His Lordship went on to reject the argument that the exclusion from Article 7.3 of women who were pregnant and without contracts of employment from the status of “worker” was discriminatory on grounds of sex, remarking at §21 that this was “[m]anifestly … not a case of direct discrimination” because “[n]either art 7 nor the domestic social security legislation exclude the Appellant from the right to income support on the ground of her pregnancy or her gender” and “those who give up work to care for a disabled or ill relative” being similarly excluded. His Lordship took comfort from the fact that the drafters of Directive 2004/38/EC did not regard Article 7 as discriminatory, given their inclusion of recital 31: “This Directive respects the fundamental rights and freedoms and observes the principles recognised in particular by the Charter of Fundamental Rights of the European Union…” Further, neither the Advocate General in Dias (which went to the CJEU on issues other than those relevant here) nor the Court of Appeal in that case had been troubled by any questions of gender discrimination. Any claim of indirect discrimination (§27) “would require to be addressed by appropriate evidence. The allegation would have to address the fact that a national of a Member State who gives up work to care for children may be of either gender, as may a person who gives up work to care for an elderly relative”. Further, any such claim “faces the to my mind insuperable obstacle that in Patmalniece the Supreme Court held that the indirect discrimination that results from the right to residence test is justified under domestic and Community law. Moreover, in the absence of a finding that at the relevant date, i.e., when she made her claim for income support, she was unable to work by reason of her pregnancy, it is difficult to see that it arises”.

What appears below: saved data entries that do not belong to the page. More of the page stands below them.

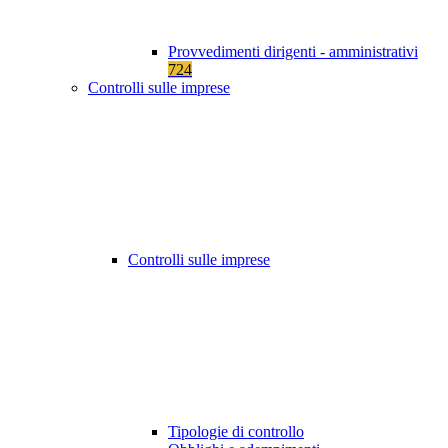
Provvedimenti dirigenti - amministrativi
724
Controlli sulle imprese
Controlli sulle imprese
Tipologie di controllo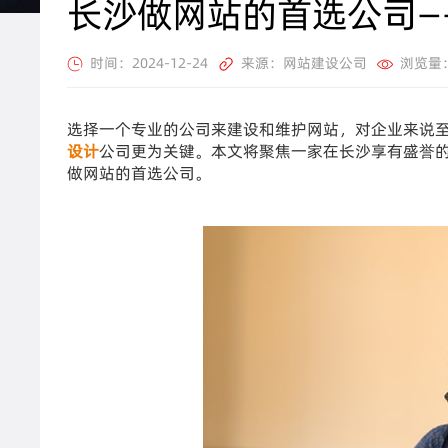
长沙做网站的首选公司—
时间：2024-12-24
来源：网站建设公司
浏览量
选择一个专业的公司来建设和维护网站，对企业来说
设计
公司更为关键。本文将聚焦一家在长沙享有盛誉的
做网站的首选公司。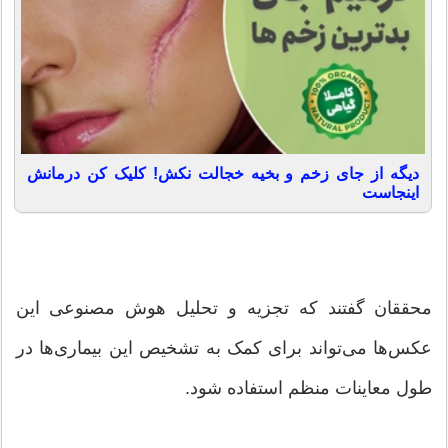
دیگه از جای زخم و بخیه خجالت نکش! کلیک کن درمانش
اینجاست
محققان گفتند که تجزیه و تحلیل هوش مصنوعی این
عکس‌ها می‌تواند برای کمک به تشخیص این بیماری‌ها در
طول معاینات منظم استفاده شود.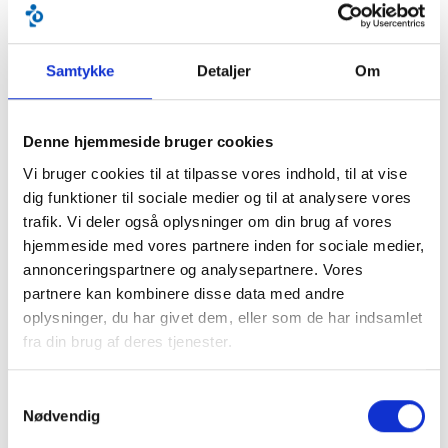
BLIV MEDLEM ›
FÅ RÅDGIVNING ›
Samtykke
Detaljer
Om
KURSER & ARRANGEMENTER ›
Denne hjemmeside bruger cookies
Vi bruger cookies til at tilpasse vores indhold, til at vise
VIDEN OM CEREBRAL PARESE
dig funktioner til sociale medier og til at analysere vores
trafik. Vi deler også oplysninger om din brug af vores
Hvad er cerebral parese? ›
hjemmeside med vores partnere inden for sociale medier,
Typer af cerebral parese ›
annonceringspartnere og analysepartnere. Vores
Diagnosen ›
partnere kan kombinere disse data med andre
Grader ›
oplysninger, du har givet dem, eller som de har indsamlet
fra din brug af deres tjenester.
Behandling ›
Årsager ›
Samtykkevalg
Hvad er kognitive vanskeligheder? ›
Nødvendig
Træning ›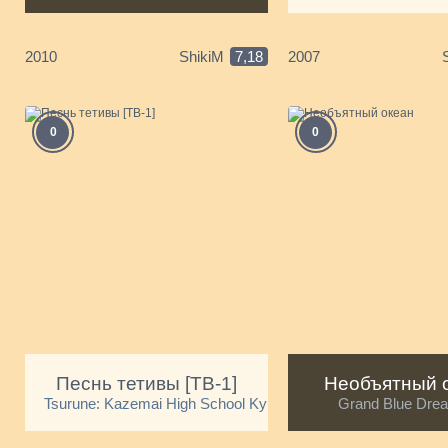
2010
ShikiM
7,18
2007
0
0
Песнь тетивы [ТВ-1]
Необъятный 
Tsurune: Kazemai High School Kyudo Club
Grand Blue Dre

The decision of the Court of Appeal in the Saint Prix case is reminiscent of a long line of decisions in which various courts, notably the US Supreme Court and the domestic courts, have insisted that disadvantage associated with pregnancy is not gender discrimination (Geduldig v. Aiello, 417 U.S. 484 (1974)), Webb v EMO Air Cargo (UK) Ltd  1 WLR 49). That approach appeared to have been laid to rest by a succession of decisions of the ECJ (as it then was) in cases such as Case C-177/88 Dekker v Stichting Vormingscentrum voor Jonge Volwassen (VJV-Centrum) and Case C-32/93, Webb v EMO. It is to be hoped that the Supreme Court will put the matter right itself, or make a reference to the CJEU. Similarly, it is to be hoped that the Supreme Court will correct the approach taken by the Court of Appeal to indirect discrimination, in particular the suggestion that a finding of such discrimination would have required that the applicant have been unable to work by reason of her pregnancy. This is inconsistent both with the European and the domestic definitions of indirect discrimination.